Your assignment - Transcribe the entries that come next exactly, but not the pictures they contain.
---------- Task input
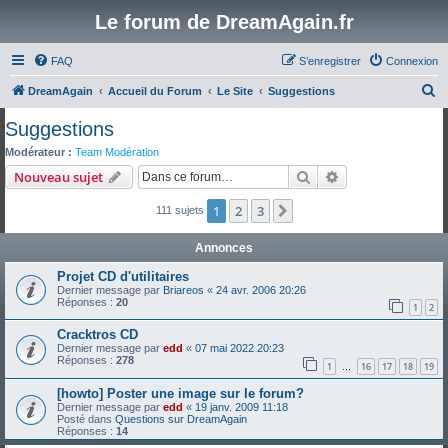
Le forum de DreamAgain.fr
FAQ
S’enregistrer
Connexion
R
DreamAgain
Accueil du Forum
Le Site
Suggestions
e
Suggestions
c
Modérateur :
Team Modération
h
Rechercher
Recherche avanc
Nouveau sujet
e
1
2
3
Suivante
111 sujets
r
c
Annonces
h
Projet CD d'utilitaires
e
Dernier message par
Briareos
«
24 avr. 2006 20:26
Réponses :
20
r
1
2
Cracktros CD
Dernier message par
edd
«
07 mai 2022 20:23
Réponses :
278
1
16
17
18
19
…
[howto] Poster une image sur le forum?
Dernier message par
edd
«
19 janv. 2009 11:18
Posté dans
Questions sur DreamAgain
Réponses :
14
--------------------
Solution for this task -
Le forum de DreamAgain.fr
FAQ
S’enregistrer
Connexion
R
DreamAgain
Accueil du Forum
Le Site
Suggestions
e
Suggestions
c
Modérateur :
Team Modération
h
Rechercher
Recherche avanc
Nouveau sujet
e
1
2
3
Suivante
111 sujets
r
c
Annonces
h
Projet CD d'utilitaires
e
Dernier message par
Briareos
«
24 avr. 2006 20:26
Réponses :
20
r
1
2
Cracktros CD
Dernier message par
edd
«
07 mai 2022 20:23
Réponses :
278
1
16
17
18
19
…
[howto] Poster une image sur le forum?
Dernier message par
edd
«
19 janv. 2009 11:18
Posté dans
Questions sur DreamAgain
Réponses :
14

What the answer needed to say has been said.